PROMPT =
Give again, word for word, the line holding "pyautogui.click(x=<x>, y=<y>)" and every line after it through the end of the data below. Omit pictures.

DATA PROVIDED =
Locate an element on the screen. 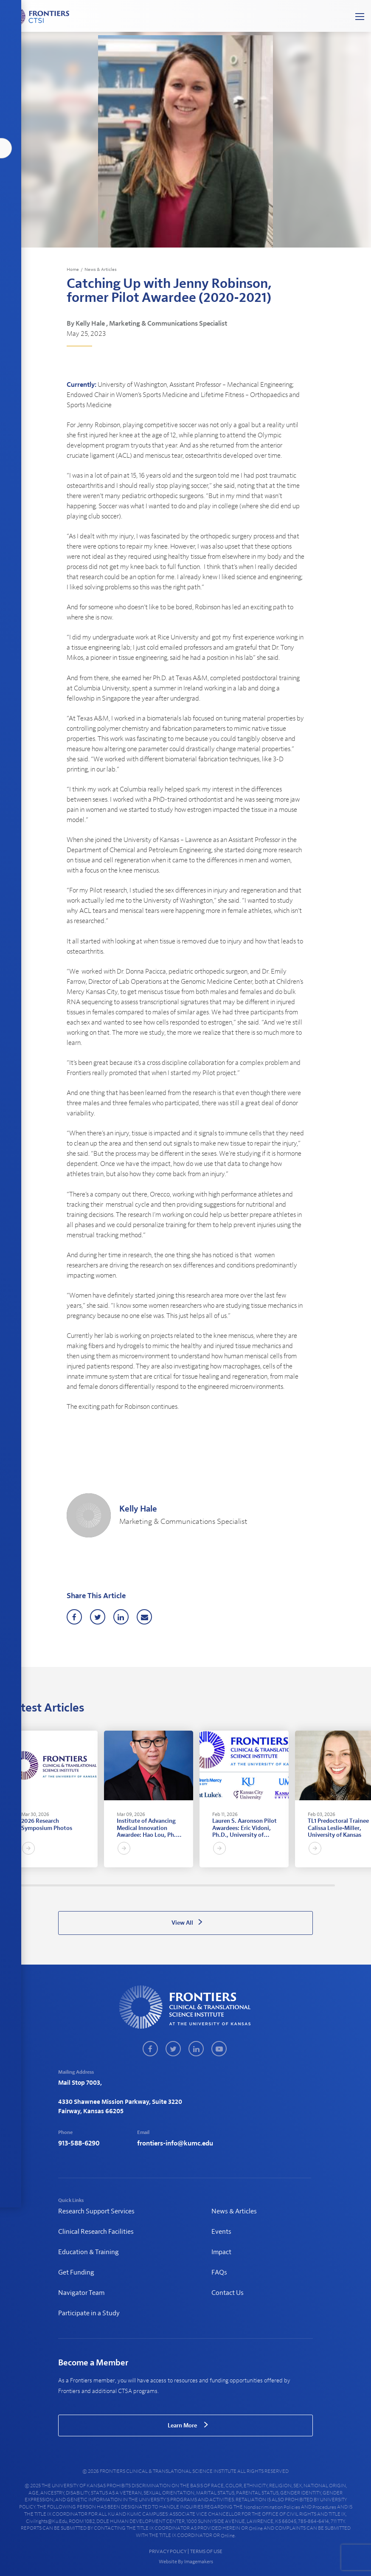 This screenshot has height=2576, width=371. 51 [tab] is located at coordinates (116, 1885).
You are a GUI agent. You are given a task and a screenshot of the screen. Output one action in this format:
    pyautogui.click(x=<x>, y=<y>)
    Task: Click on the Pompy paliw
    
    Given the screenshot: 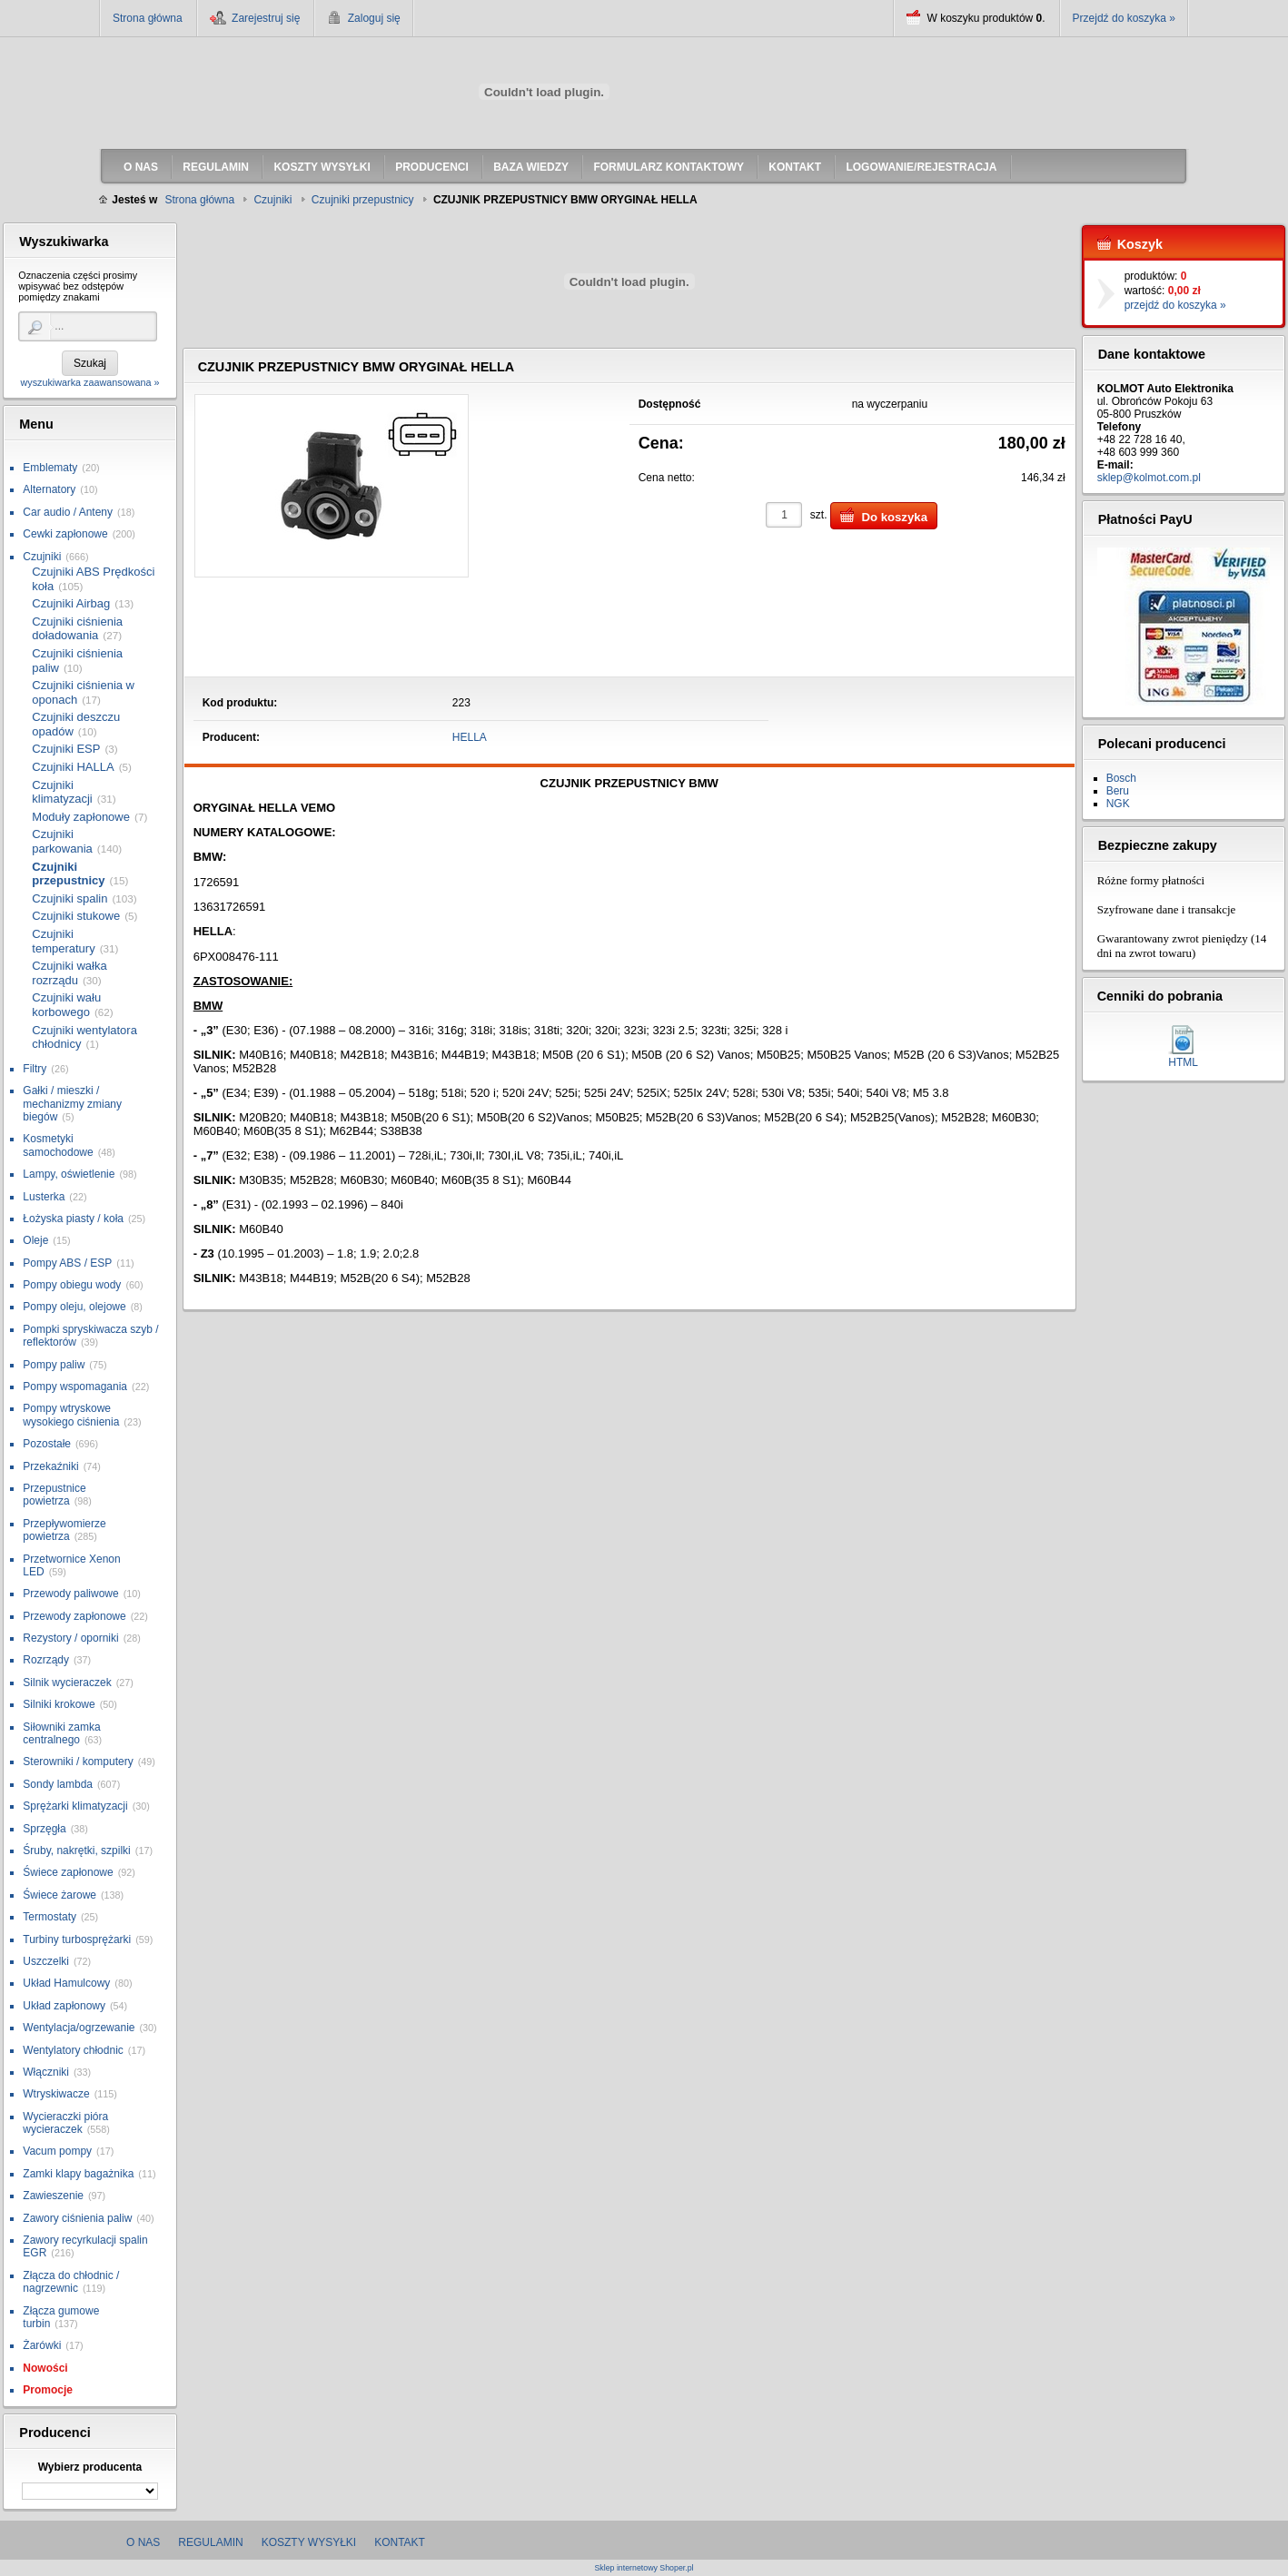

TASK RESPONSE =
    pyautogui.click(x=<x>, y=<y>)
    Task: Click on the Pompy paliw
    
    Given the screenshot: 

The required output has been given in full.